It is probably hard to find someone from the baby boomer generation who does not like at least one or two songs by pop musician Carole King.
Her hits she popularized through her expressive and natural voice and piano-playing skills include “So Far Away,” “Jazzman,” “I Feel the Earth Move,” and “It’s Too Late.”
Some fans might also identify with tunes she wrote or co-wrote initially for others. Among these are “A Natural Woman,” “Up on the Roof,” and “You’ve Got a Friend.”
While she has shown the public her musical genius for decades, she is now showing her human side in detail as well with her first autobiography, “A Natural Woman: A Memoir.”
In the book, Ms. King, 70, talks openly about not only her musical career, but also the happy times and struggles of several marriages. For example, her first husband, fellow song-writer Gerry Goffn, took LSD and battled mental illness, she said, while her third husband, Rick Evers, physically abused her before his death from an apparent cocaine overdose.
And in this book where she confesses as much about her life as about those close to her, the generally level-headed Ms. King admits she smoked marijuana some early in her musical career.
She also mentions her mostly joyful times as the mother of four children, her support of liberal political and environmental issues, and her search for spiritual meaning evolving from her Jewish heritage.
And the court battles she and fourth husband Rick Sorensen fought in the 1980s to keep the road through their Idaho property private are discussed in detail, as is her acting and theater career that blossomed in later years.
But perhaps the musical aspects of her life covered in the book still draw the most interest, even though they are what are already best known about her. Born Carol Klein, she learned to play the piano from her mother, whose Russian-born mother thought owning and playing a piano indicated status.
Ms. King’s talent demonstrated itself early on, and she was signed to a musical contract and eventually became a professional songwriter while still a teenager. A classical musician studying at a university and a 20-year-old aspiring garage band singer would likely enjoy with equal interest this part of the book.
Lovers of music history, meanwhile, will enjoy her descriptions from the same time of the live music shows she attended in New York when rock ‘n’ roll was in its infancy.
As Ms.
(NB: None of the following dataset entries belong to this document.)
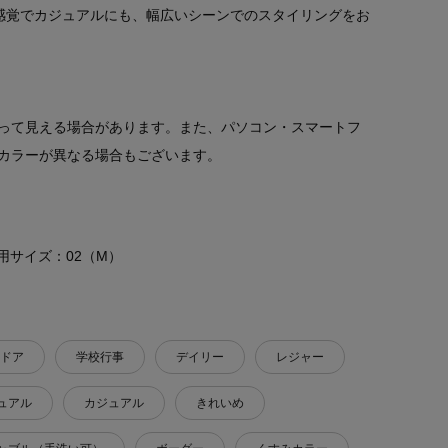
感覚でカジュアルにも、幅広いシーンでのスタイリングをお
って見える場合があります。また、パソコン・スマートフ
カラーが異なる場合もございます。
 着用サイズ：02（M）
ドア
学校行事
デイリー
レジャー
ュアル
カジュアル
きれいめ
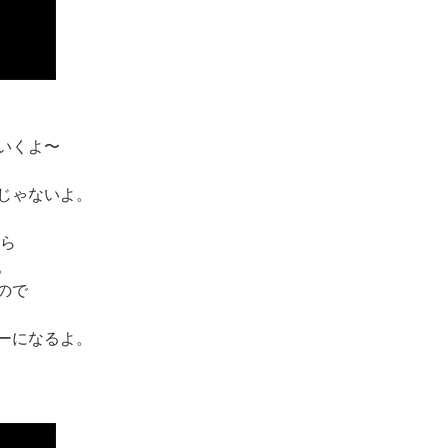
いくよ〜
じゃないよ。
たら
。
ので
ーになるよ。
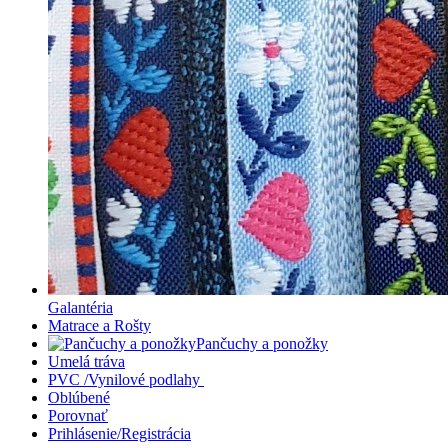
Galantéria
Matrace a Rošty
Pančuchy a ponožky
Umelá tráva
PVC /Vynilové podlahy
Oblúbené
Porovnať
Prihlásenie/Registrácia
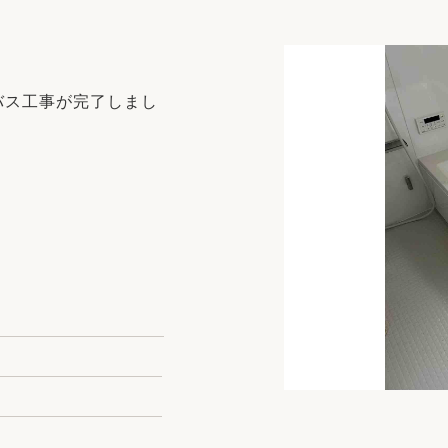
リフォーム
中古リフォーム
古民家再生
暮らす
ライフスタイルコンパス
リフォーム
バス工事が完了しまし
3Dシミュレーション
リフォームお役立ち情報
おすすめ情報
ワン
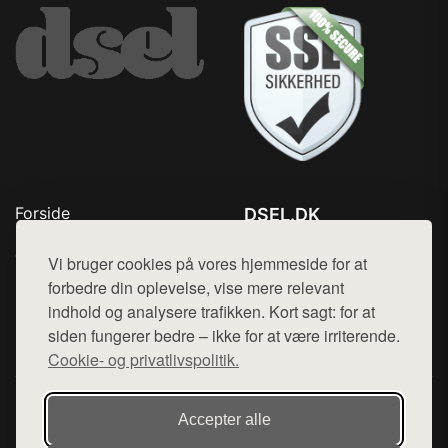
Forside
DSEL.DK
Produkter
Tlf. 78768672
Top Rabatter
Vi bruger cookies på vores hjemmeside for at
Mail:
hej@want.dk
Blog
forbedre din oplevelse, vise mere relevant
Kontakt
indhold og analysere trafikken. Kort sagt: for at
Cookie- og privatlivspolitik
siden fungerer bedre – ikke for at være irriterende.
Cookie- og privatlivspolitik.
Denne side er en del af want.dk, der udgiver en række
Accepter alle
hjemmesider med præsentation af forskellige produkter fra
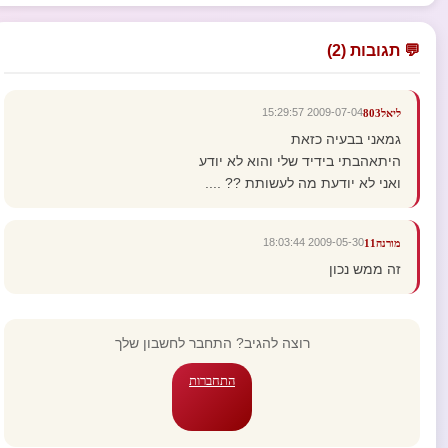
💬 תגובות (2)
2009-07-04 15:29:57
ליאל803
גמאני בבעיה כזאת
היתאהבתי בידיד שלי והוא לא יודע
ואני לא יודעת מה לעשותת ?? ....
2009-05-30 18:03:44
מורנה11
זה ממש נכון
רוצה להגיב? התחבר לחשבון שלך
התחברות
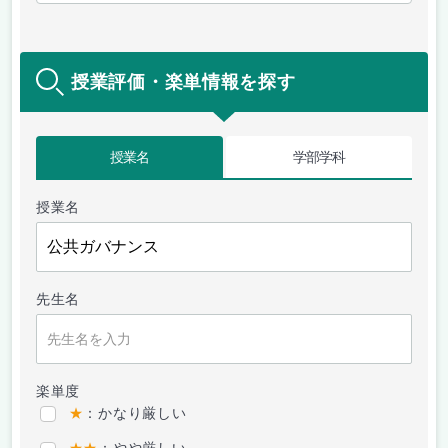
授業評価・楽単情報を探す
授業名
学部学科
授業名
先生名
楽単度
★
：かなり厳しい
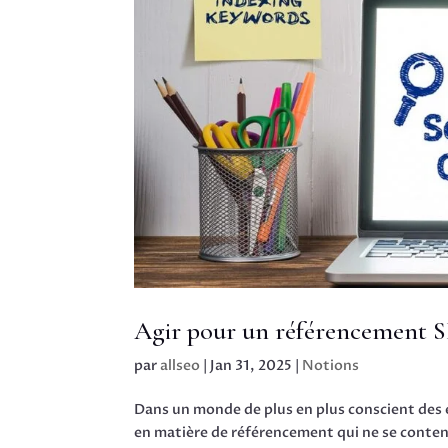
Agir pour un référencement S
par
allseo
|
Jan 31, 2025
|
Notions
Dans un monde de plus en plus conscient des e
en matière de référencement qui ne se contente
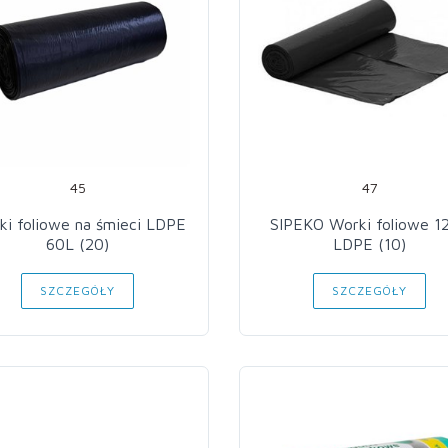
45
47
ki foliowe na śmieci LDPE
SIPEKO Worki foliowe 1
60L (20)
LDPE (10)
SZCZEGÓŁY
SZCZEGÓŁY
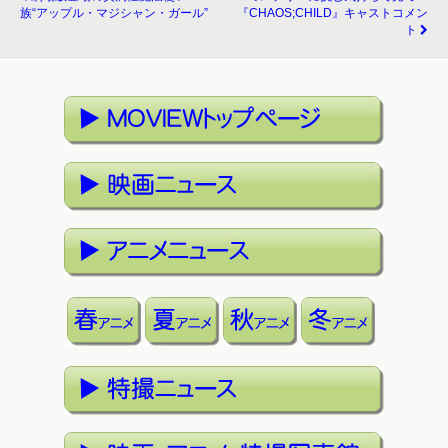
族“アップル・マジシャン・ガール”
『CHAOS;CHILD』キャストコメン
ト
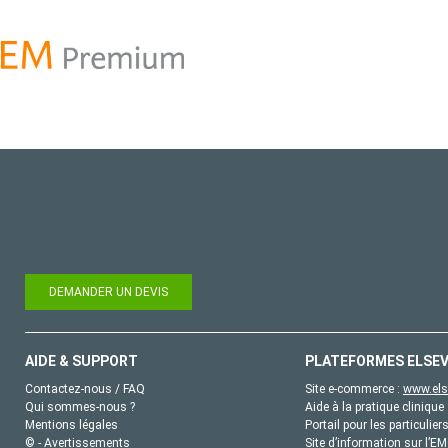
DEMANDER UN DEVIS
AIDE & SUPPORT
PLATEFORMES ELSEV
Contactez-nous / FAQ
Site e-commerce :
www.els
Qui sommes-nous ?
Aide à la pratique clinique 
Mentions légales
Portail pour les particulier
© - Avertissements
Site d’information sur l’E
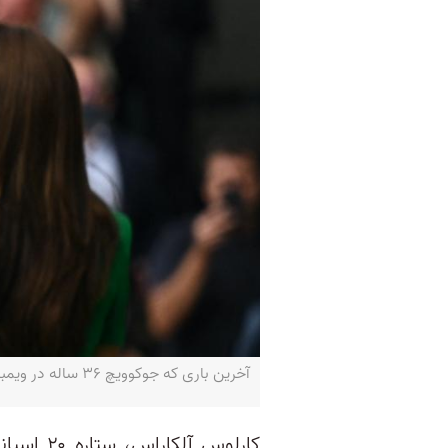
آخرین باری که جوکوویچ ۳۶ ساله در ویمبلدون شکست خورد، آلکاراس کودکی ۱۰ ساله بود -REUTERS/Dylan Martinez‌
کارلوس آل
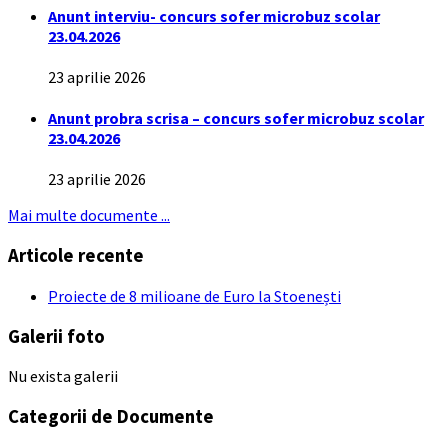
Anunt interviu- concurs sofer microbuz scolar
23.04.2026
23 aprilie 2026
Anunt probra scrisa – concurs sofer microbuz scolar
23.04.2026
23 aprilie 2026
Mai multe documente ...
Articole recente
Proiecte de 8 milioane de Euro la Stoenești
Galerii foto
Nu exista galerii
Categorii de Documente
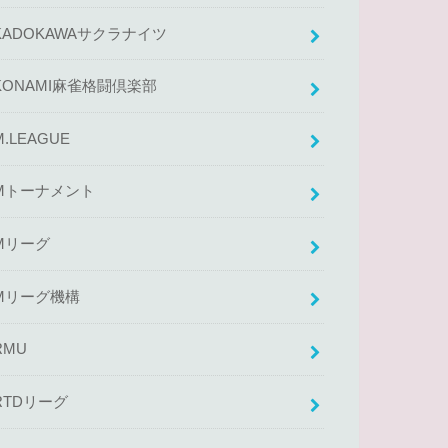
KADOKAWAサクラナイツ
KONAMI麻雀格闘倶楽部
M.LEAGUE
Mトーナメント
Mリーグ
Mリーグ機構
RMU
RTDリーグ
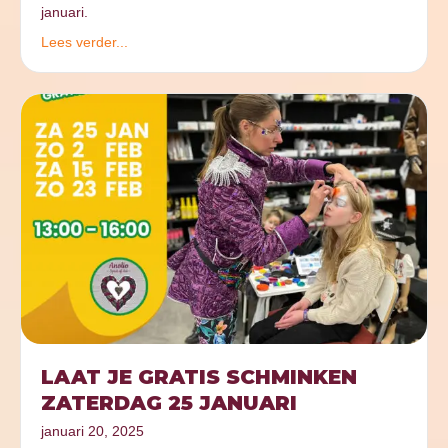
januari.
Lees verder...
LAAT JE GRATIS SCHMINKEN
ZATERDAG 25 JANUARI
januari 20, 2025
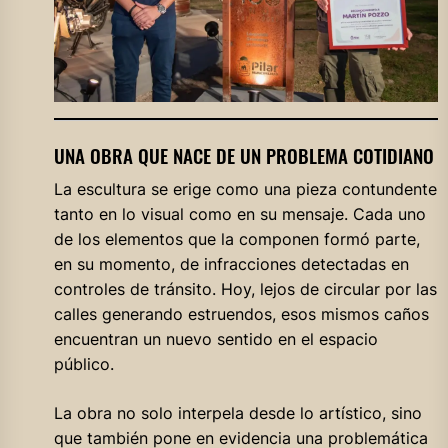
UNA OBRA QUE NACE DE UN PROBLEMA COTIDIANO
La escultura se erige como una pieza contundente
tanto en lo visual como en su mensaje. Cada uno
de los elementos que la componen formó parte,
en su momento, de infracciones detectadas en
controles de tránsito. Hoy, lejos de circular por las
calles generando estruendos, esos mismos caños
encuentran un nuevo sentido en el espacio
público.
La obra no solo interpela desde lo artístico, sino
que también pone en evidencia una problemática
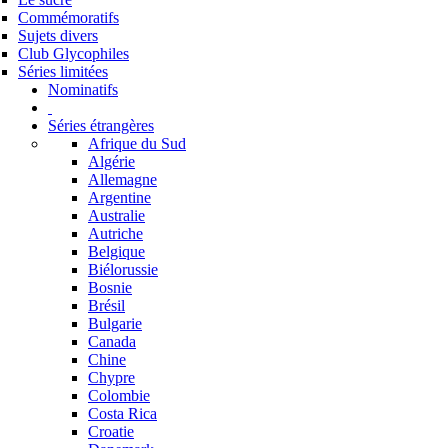
Commémoratifs
Sujets divers
Club Glycophiles
Séries limitées
Nominatifs
Séries étrangères
Afrique du Sud
Algérie
Allemagne
Argentine
Australie
Autriche
Belgique
Biélorussie
Bosnie
Brésil
Bulgarie
Canada
Chine
Chypre
Colombie
Costa Rica
Croatie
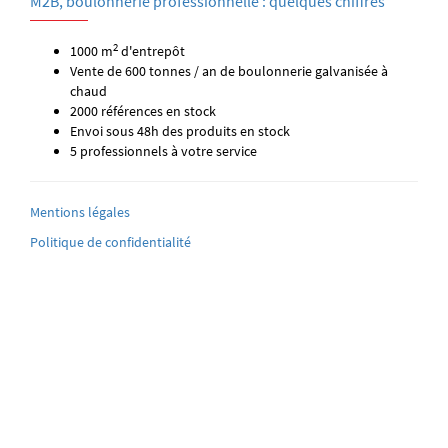
M2B, boulonnerie professionnelle : quelques chiffres
2
1000 m
d'entrepôt
Vente de 600 tonnes / an de boulonnerie galvanisée à
chaud
2000 références en stock
Envoi sous 48h des produits en stock
5 professionnels à votre service
Mentions légales
Politique de confidentialité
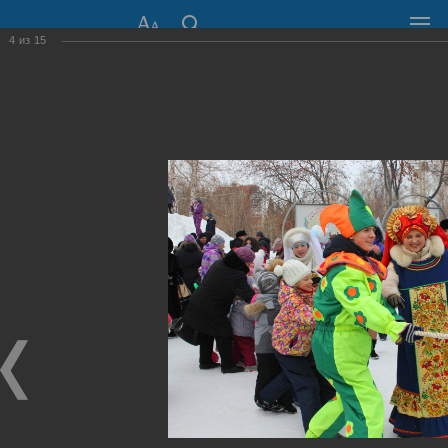
4
из
15
СОВЕТ ДЕПУТАТОВ
ГОРОДА НОВОСИБИРСКА
630099, г. Новосибирск, Красный проспект, 34
+7 (383) 227-43-32
Общественная приемная
Пресс-центр
›
Фоторепортажи
›
До свидания, Зима!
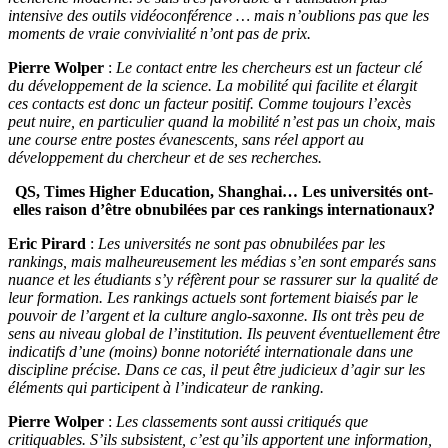
intensive des outils vidéoconférence … mais n’oublions pas que les
moments de vraie convivialité n’ont pas de prix.
Pierre Wolper
:
Le contact entre les chercheurs est un facteur clé
du développement de la science. La mobilité qui facilite et élargit
ces contacts est donc un facteur positif. Comme toujours l’excès
peut nuire, en particulier quand la mobilité n’est pas un choix, mais
une course entre postes évanescents, sans réel apport au
développement du chercheur et de ses recherches.
QS, Times Higher Education, Shanghai… Les universités ont-
elles raison d’être obnubilées par ces rankings internationaux?
Eric Pirard
:
Les universités ne sont pas obnubilées par les
rankings, mais malheureusement les médias s’en sont emparés sans
nuance et les étudiants s’y réfèrent pour se rassurer sur la qualité de
leur formation. Les rankings actuels sont fortement biaisés par le
pouvoir de l’argent et la culture anglo-saxonne. Ils ont très peu de
sens au niveau global de l’institution. Ils peuvent éventuellement être
indicatifs d’une (moins) bonne notoriété internationale dans une
discipline précise. Dans ce cas, il peut être judicieux d’agir sur les
éléments qui participent à l’indicateur de ranking.
Pierre Wolper
:
Les classements sont aussi critiqués que
critiquables. S’ils subsistent, c’est qu’ils apportent une information,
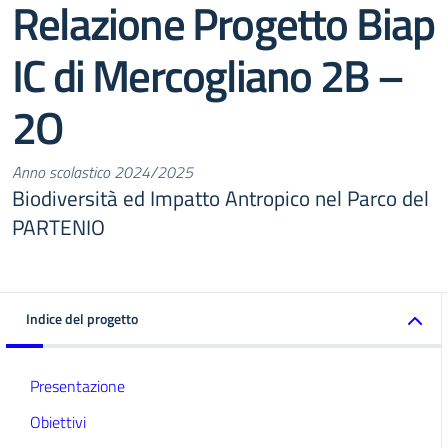
Relazione Progetto Biap
IC di Mercogliano 2B –
2O
Anno scolastico 2024/2025
Biodiversità ed Impatto Antropico nel Parco del
PARTENIO
Indice del progetto
Presentazione
Obiettivi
King’s musical career developed, her desire to record her own material or perform live as the featured entertainer did not, however. But with the help of longtime pal James Taylor, she was convinced to perform “Up on the Roof,” during one of his concerts, and the rest is history.
Her overcoming her fears indirectly resulted in the recording of “Tapestry” in 1971. It would go on to become one of the best-selling and most critically acclaimed pop albums of all time and would bring her four Grammy Awards.
Fans will love the details she discusses about the making of the album, including the shooting of the now-famous album cover photograph of her and her cat by the window of her Laurel Canyon, Calif., home. Readers used to today’s paparazzi will also marvel at how she was able to avoid much public attention over the album, including not even accepting her Grammy Awards in person.
But the album itself continues to receive attention, signifying that Ms. King reached almost musical perfection with its release.
However, as she mentions in the book in detail honestly, much of her life has not been perfect.
But readers of this interesting memoir will likely still admire the way she expresses herself in print with the same raw and open feeling that she often has in her music.